Welche Worte säen Sie aus in Ihr Leben?

Montag, 3. September 2007

Badewannenmantra

Singen Sie unter der Dusche?
Und wie sieht es beim Baden aus?

Ich singe des Öfteren unter der Dusche und letzte Woche bei einem heissen entspannenden Bad habe ich das "Badewannenmantra" für mich entdeckt.
Eine liebe Patientin schenkte mir einen Badekräuter-Beutel Marke "Streß laß nach", sooo gut!

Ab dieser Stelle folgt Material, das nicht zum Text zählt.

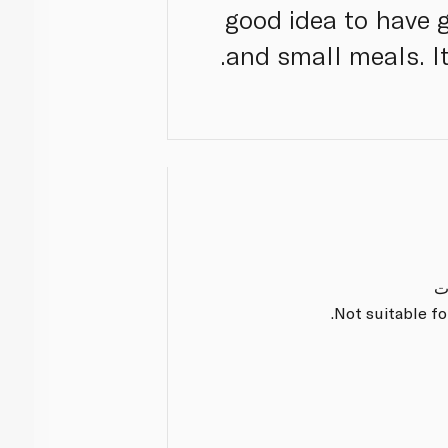
good idea to have gl
and small meals. It 
ت
Not suitable fo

Mir kam natürlich gleich die Idee, sowas selbst herzustellen: einfach ein paar Kräuter und ätherische Öle in ein Vlies oder dünnes Tuch gewickelt und in die heisse Badewanne legen.

Ich fing erst an, zu tönen, und weil das Bad so gut tat, habe ich mich singend darüber ausgelassen und es immer wieder wiederholt. Mein Mantra hat eine wunderbare Energie für mich erzeugt.

Na, Lust, es auch auszuprobieren?

Übrigens, wer schonmal am PC sitzend, Duschsongs kreieren möchte, hier gibts den Showersong.